Skip every picture, and copy exactly the lines from the one containing "Identify all the" to the end of the data.

::: INPUT

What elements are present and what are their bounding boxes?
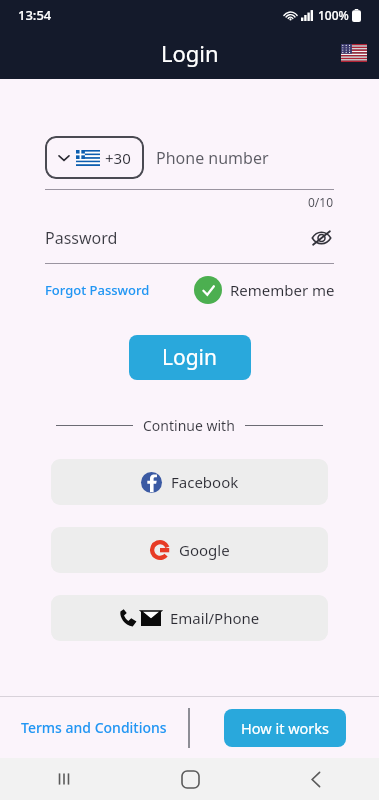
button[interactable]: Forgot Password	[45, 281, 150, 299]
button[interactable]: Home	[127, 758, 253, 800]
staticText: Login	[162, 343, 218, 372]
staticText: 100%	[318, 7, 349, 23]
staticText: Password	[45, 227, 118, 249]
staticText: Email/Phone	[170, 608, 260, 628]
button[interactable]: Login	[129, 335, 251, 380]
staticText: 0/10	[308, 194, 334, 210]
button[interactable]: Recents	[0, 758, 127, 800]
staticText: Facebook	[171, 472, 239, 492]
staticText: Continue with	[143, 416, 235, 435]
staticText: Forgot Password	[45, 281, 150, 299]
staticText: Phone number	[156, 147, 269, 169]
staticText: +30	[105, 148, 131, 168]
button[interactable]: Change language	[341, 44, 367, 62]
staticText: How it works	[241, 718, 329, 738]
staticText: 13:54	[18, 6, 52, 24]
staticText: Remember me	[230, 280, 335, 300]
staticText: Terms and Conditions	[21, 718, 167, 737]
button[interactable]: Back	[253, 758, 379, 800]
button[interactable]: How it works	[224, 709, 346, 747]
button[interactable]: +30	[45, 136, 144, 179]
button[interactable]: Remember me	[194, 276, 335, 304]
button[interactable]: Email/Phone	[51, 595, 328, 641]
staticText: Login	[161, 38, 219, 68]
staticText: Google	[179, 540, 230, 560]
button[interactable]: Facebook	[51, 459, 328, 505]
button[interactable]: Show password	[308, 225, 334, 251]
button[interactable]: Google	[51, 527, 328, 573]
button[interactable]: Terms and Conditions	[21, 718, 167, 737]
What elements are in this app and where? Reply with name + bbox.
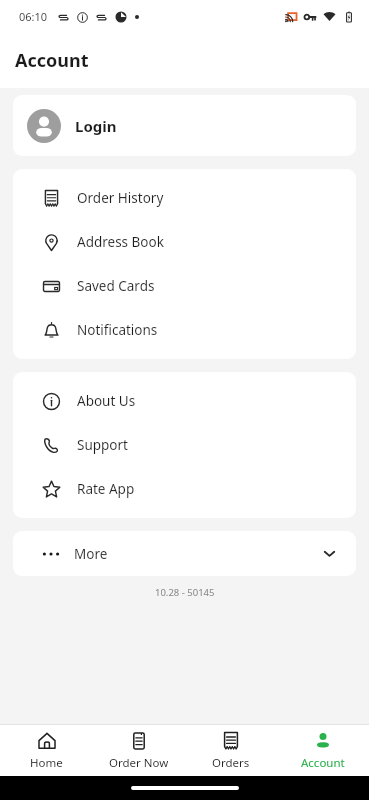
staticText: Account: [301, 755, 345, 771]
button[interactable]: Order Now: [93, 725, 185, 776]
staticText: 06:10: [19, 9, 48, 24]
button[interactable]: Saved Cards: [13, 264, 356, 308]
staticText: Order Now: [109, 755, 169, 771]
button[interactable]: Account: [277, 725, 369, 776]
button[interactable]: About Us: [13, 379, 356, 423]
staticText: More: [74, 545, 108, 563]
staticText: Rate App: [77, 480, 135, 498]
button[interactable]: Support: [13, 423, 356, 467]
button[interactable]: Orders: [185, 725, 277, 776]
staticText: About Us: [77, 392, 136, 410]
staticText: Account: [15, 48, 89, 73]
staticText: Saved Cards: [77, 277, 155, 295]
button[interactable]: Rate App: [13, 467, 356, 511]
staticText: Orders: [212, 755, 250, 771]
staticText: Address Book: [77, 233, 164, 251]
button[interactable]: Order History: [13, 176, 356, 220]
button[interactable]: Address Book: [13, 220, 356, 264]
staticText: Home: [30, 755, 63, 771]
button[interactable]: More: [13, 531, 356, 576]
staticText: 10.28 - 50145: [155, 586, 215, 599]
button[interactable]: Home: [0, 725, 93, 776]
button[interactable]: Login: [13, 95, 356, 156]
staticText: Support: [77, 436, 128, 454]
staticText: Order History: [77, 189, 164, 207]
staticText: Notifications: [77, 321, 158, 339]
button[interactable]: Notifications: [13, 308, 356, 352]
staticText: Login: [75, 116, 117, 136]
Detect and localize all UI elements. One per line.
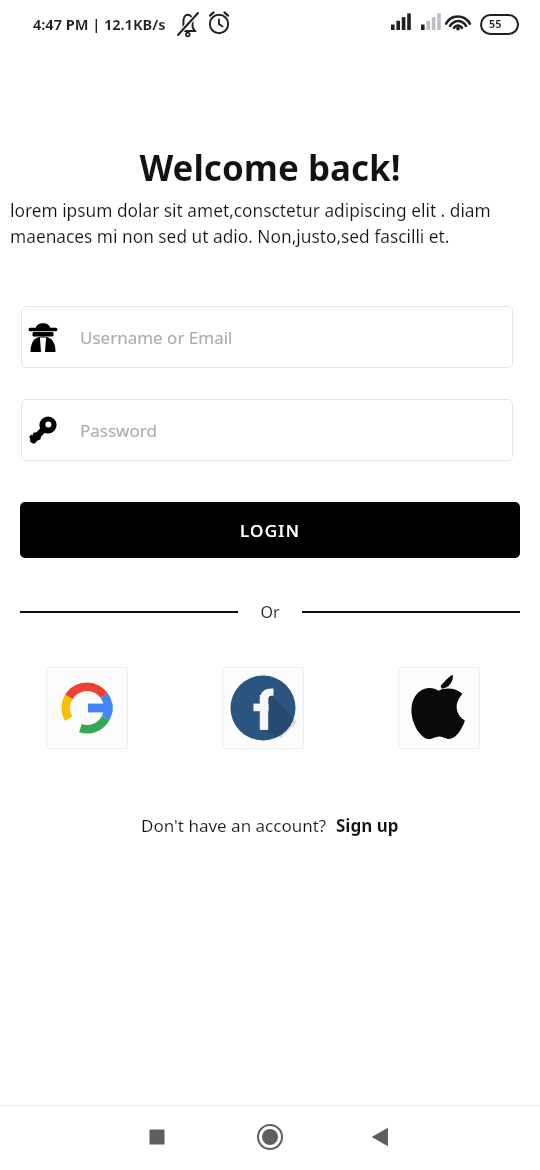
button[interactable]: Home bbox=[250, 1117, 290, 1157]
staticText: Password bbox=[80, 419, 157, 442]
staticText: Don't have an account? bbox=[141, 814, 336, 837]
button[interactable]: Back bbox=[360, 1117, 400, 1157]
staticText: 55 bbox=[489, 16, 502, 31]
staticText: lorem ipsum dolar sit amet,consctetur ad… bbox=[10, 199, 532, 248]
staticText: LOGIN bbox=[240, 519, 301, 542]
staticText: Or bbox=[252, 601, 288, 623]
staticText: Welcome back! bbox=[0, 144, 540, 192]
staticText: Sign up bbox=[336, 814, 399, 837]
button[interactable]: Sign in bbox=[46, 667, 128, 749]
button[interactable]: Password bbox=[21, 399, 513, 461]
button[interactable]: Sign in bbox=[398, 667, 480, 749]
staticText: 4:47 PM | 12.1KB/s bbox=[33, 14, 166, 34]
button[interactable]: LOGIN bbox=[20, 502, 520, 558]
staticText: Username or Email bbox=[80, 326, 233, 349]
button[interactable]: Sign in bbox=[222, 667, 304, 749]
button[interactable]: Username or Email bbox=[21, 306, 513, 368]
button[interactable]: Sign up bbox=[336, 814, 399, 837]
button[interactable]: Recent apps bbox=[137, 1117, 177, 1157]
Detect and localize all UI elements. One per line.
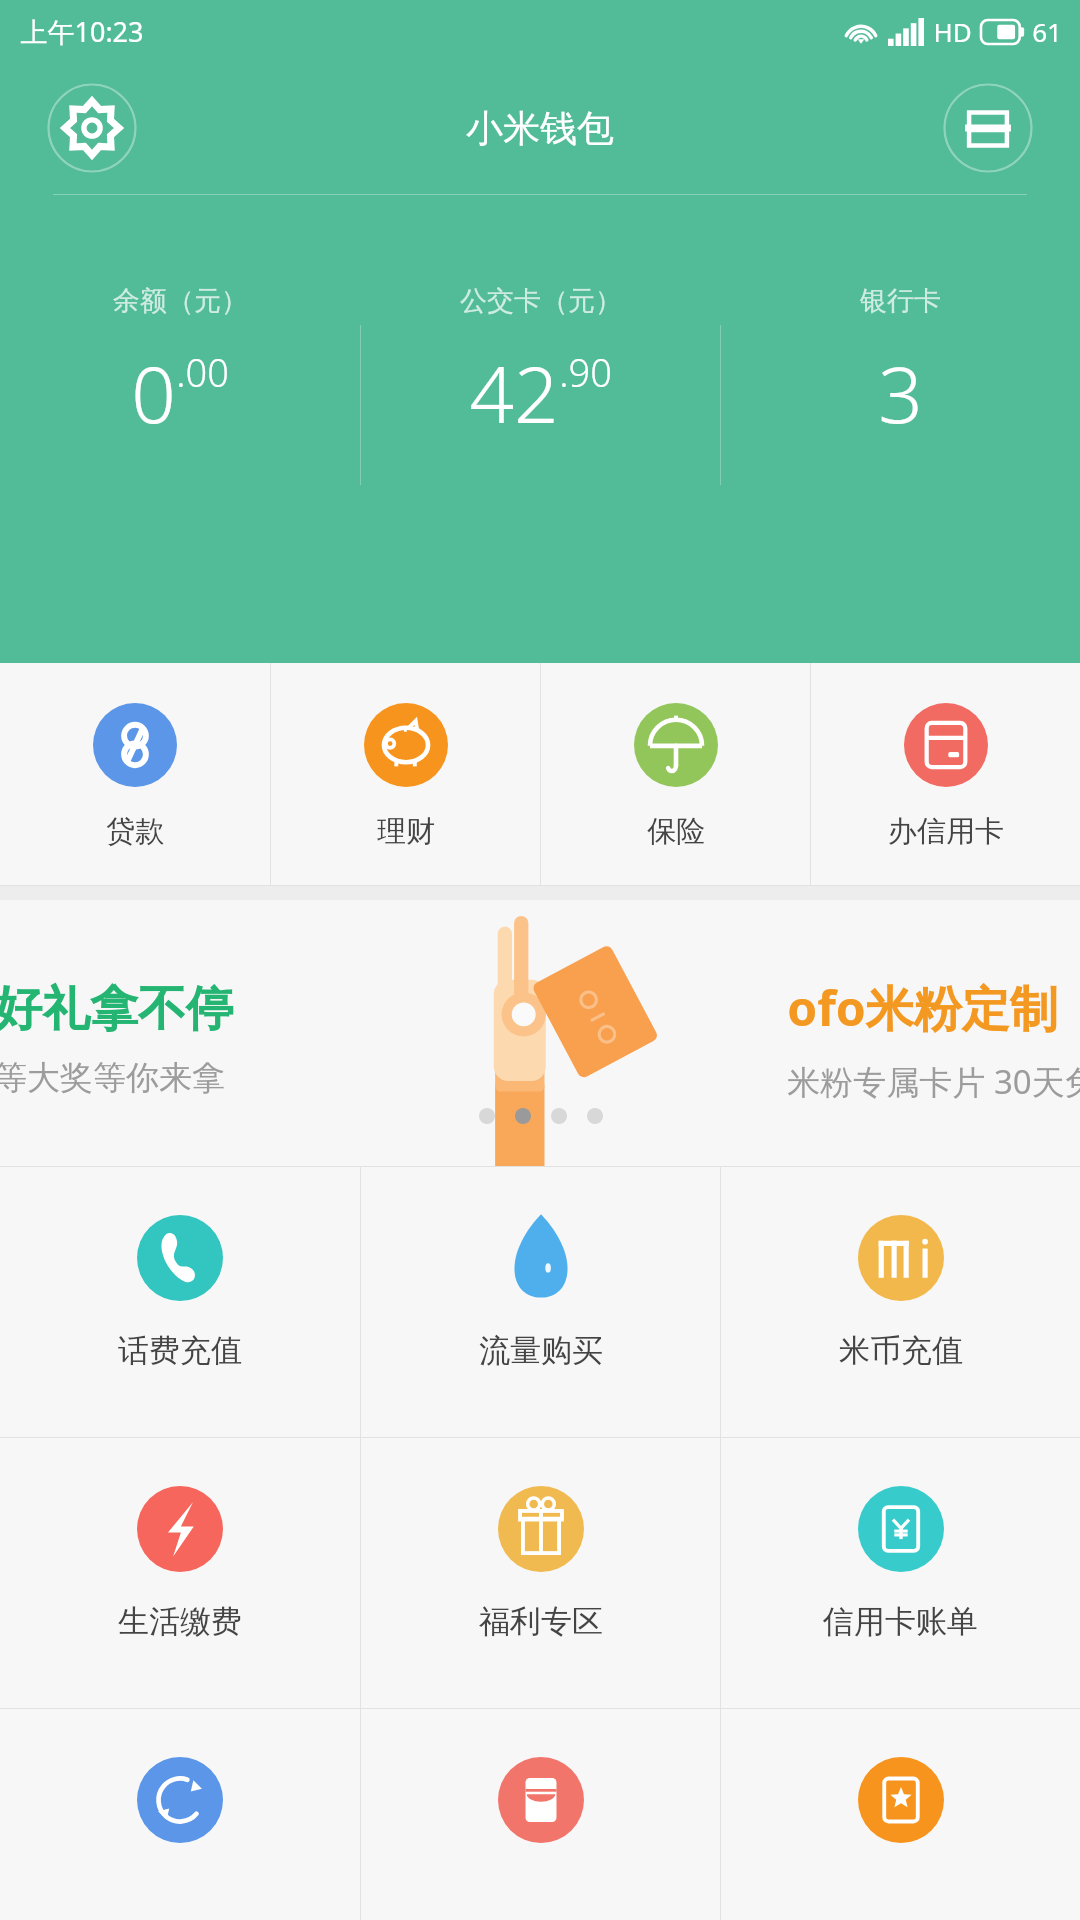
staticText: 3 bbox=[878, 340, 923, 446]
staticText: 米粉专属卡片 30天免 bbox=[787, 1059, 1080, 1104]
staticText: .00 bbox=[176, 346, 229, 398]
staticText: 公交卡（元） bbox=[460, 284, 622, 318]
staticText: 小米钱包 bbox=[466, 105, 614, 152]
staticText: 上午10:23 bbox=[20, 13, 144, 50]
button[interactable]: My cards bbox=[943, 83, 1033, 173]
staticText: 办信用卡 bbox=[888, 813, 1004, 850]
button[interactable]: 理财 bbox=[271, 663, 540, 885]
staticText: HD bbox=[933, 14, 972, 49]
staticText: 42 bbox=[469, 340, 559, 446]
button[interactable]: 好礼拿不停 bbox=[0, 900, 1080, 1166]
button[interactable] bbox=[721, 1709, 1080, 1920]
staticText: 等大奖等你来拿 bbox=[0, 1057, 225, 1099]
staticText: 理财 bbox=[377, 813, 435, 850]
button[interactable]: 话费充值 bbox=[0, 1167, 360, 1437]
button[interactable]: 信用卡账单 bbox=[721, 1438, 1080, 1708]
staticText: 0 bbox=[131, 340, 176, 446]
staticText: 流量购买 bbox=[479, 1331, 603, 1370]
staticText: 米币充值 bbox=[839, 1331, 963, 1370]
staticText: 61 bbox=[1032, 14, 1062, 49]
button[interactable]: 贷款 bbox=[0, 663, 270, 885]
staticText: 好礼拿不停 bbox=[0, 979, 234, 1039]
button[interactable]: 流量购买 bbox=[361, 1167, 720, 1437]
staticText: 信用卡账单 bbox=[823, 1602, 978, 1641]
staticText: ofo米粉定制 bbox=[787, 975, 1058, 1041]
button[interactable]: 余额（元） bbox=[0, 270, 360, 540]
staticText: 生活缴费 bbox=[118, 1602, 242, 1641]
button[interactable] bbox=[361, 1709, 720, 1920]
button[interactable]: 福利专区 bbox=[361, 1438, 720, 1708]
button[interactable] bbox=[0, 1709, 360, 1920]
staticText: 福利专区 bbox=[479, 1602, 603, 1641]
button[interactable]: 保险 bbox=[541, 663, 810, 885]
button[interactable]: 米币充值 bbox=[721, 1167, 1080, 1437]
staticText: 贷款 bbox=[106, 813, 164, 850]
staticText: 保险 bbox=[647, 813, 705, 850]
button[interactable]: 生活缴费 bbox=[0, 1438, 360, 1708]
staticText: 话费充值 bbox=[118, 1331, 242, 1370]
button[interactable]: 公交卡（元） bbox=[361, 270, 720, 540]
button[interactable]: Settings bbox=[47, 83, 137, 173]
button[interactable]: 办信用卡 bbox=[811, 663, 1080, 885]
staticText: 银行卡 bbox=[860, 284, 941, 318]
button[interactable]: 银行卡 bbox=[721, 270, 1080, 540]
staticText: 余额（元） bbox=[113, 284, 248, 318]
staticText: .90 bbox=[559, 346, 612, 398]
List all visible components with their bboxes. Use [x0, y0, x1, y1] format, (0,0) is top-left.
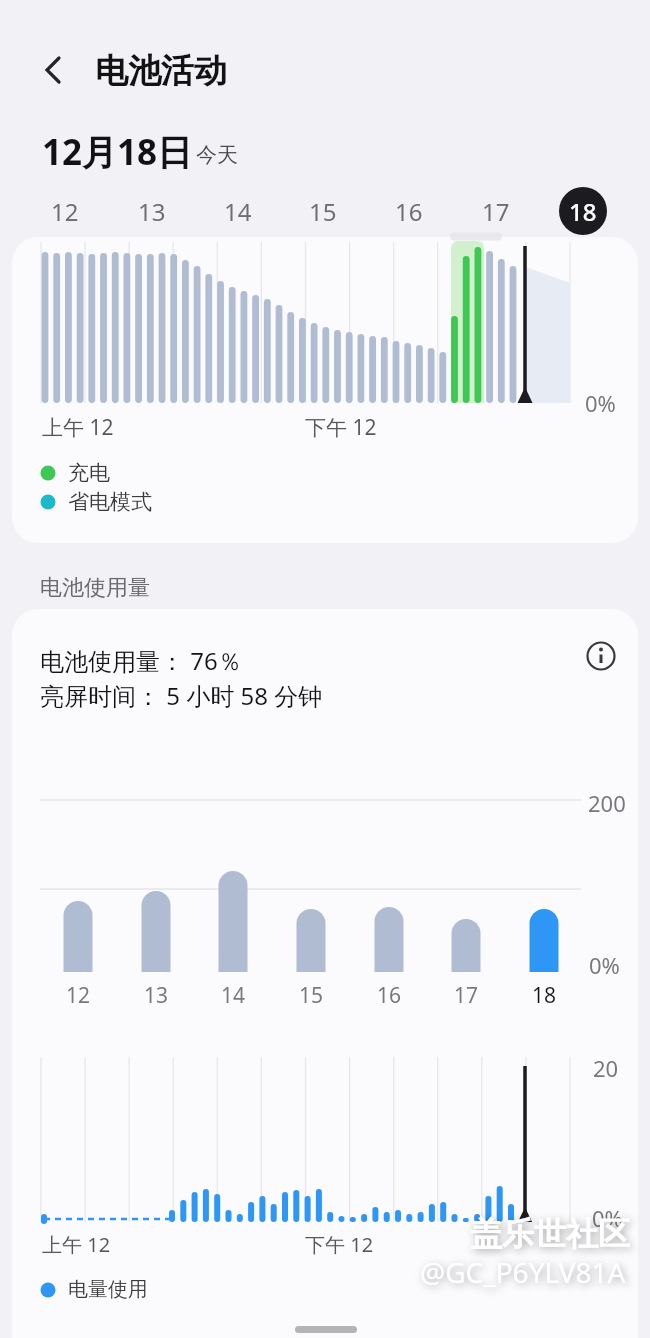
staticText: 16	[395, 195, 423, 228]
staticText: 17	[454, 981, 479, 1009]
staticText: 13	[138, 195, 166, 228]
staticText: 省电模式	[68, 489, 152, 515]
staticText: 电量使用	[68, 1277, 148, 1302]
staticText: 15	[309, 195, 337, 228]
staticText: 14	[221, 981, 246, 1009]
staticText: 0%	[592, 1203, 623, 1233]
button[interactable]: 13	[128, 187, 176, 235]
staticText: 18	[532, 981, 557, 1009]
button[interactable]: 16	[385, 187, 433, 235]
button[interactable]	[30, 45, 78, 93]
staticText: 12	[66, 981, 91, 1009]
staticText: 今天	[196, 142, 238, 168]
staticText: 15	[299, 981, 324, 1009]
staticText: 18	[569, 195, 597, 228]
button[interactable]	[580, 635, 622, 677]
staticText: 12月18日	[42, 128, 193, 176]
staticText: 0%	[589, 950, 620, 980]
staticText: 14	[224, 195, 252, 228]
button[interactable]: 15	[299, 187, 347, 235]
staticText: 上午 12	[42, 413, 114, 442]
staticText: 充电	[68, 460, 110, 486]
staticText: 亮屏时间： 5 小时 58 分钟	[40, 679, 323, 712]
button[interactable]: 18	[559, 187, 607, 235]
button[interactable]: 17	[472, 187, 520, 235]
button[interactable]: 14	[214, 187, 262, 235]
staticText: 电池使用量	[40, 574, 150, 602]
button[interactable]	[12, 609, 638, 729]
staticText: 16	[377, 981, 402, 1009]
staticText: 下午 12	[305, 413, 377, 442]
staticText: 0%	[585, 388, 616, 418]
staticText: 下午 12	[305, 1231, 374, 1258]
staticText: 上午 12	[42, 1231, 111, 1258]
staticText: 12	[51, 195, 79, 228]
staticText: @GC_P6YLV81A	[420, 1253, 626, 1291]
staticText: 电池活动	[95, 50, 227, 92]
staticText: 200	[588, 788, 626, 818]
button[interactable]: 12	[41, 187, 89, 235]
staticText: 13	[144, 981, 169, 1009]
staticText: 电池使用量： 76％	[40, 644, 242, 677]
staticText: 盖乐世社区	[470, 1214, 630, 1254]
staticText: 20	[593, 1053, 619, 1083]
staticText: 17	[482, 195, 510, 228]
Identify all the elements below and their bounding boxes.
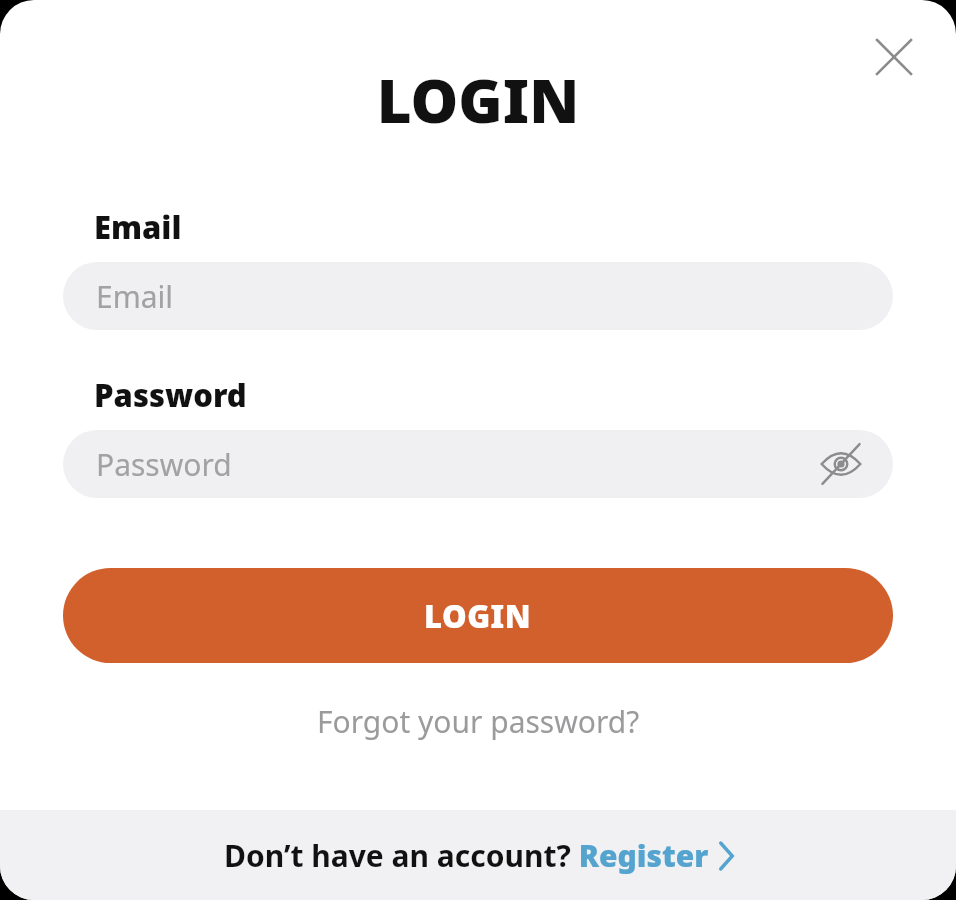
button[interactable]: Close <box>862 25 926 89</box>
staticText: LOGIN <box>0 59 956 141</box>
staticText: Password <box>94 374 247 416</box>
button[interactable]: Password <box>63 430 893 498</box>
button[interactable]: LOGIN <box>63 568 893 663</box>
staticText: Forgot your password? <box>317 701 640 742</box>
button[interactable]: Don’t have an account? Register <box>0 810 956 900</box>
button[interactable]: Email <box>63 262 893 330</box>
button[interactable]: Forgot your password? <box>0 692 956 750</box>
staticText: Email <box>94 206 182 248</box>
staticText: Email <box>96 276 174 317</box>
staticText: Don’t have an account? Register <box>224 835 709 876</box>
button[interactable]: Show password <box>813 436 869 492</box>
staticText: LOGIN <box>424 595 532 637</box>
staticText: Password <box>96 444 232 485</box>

::::::

**EXERCISE SOLUTION**
Identify all the elements below and their bounding boxes.
button[interactable]: Close <box>862 25 926 89</box>
staticText: LOGIN <box>0 59 956 141</box>
staticText: Password <box>94 374 247 416</box>
button[interactable]: Password <box>63 430 893 498</box>
button[interactable]: LOGIN <box>63 568 893 663</box>
staticText: Forgot your password? <box>317 701 640 742</box>
button[interactable]: Don’t have an account? Register <box>0 810 956 900</box>
button[interactable]: Email <box>63 262 893 330</box>
button[interactable]: Forgot your password? <box>0 692 956 750</box>
staticText: Email <box>94 206 182 248</box>
staticText: Email <box>96 276 174 317</box>
staticText: Don’t have an account? Register <box>224 835 709 876</box>
button[interactable]: Show password <box>813 436 869 492</box>
staticText: LOGIN <box>424 595 532 637</box>
staticText: Password <box>96 444 232 485</box>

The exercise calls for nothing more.